Scan the records for the line containing "आज कार्यक्षेत्र में". From there through the last line, write out each line exactly.
[[ EXTRACTED INFORMATION, beginning ]]
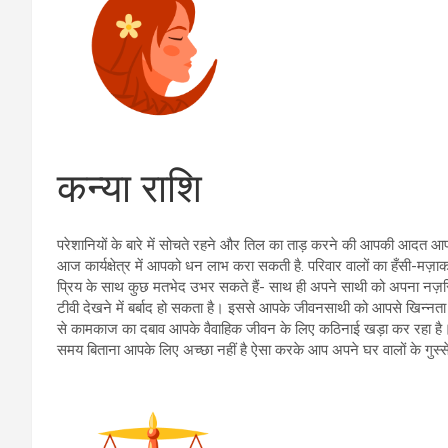
कन्या राशि
परेशानियों के बारे में सोचते रहने और तिल का ताड़ करने की आपकी आदत 
आज कार्यक्षेत्र में आपको धन लाभ करा सकती है. परिवार वालों का हँसी-मज़ा
प्रिय के साथ कुछ मतभेद उभर सकते हैं- साथ ही अपने साथी को अपना न
टीवी देखने में बर्बाद हो सकता है। इससे आपके जीवनसाथी को आपसे खिन्नता भ
से कामकाज का दबाव आपके वैवाहिक जीवन के लिए कठिनाई खड़ा कर रहा है। 
समय बिताना आपके लिए अच्छा नहीं है ऐसा करके आप अपने घर वालों के गुस्स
[[ EXTRACTED INFORMATION, end ]]
- RESULT OF THE EXERCISE
आज कार्यक्षेत्र में आपको धन लाभ करा सकती है. परिवार वालों का हँसी-मज़ा
प्रिय के साथ कुछ मतभेद उभर सकते हैं- साथ ही अपने साथी को अपना न
टीवी देखने में बर्बाद हो सकता है। इससे आपके जीवनसाथी को आपसे खिन्नता भ
से कामकाज का दबाव आपके वैवाहिक जीवन के लिए कठिनाई खड़ा कर रहा है। 
समय बिताना आपके लिए अच्छा नहीं है ऐसा करके आप अपने घर वालों के गुस्स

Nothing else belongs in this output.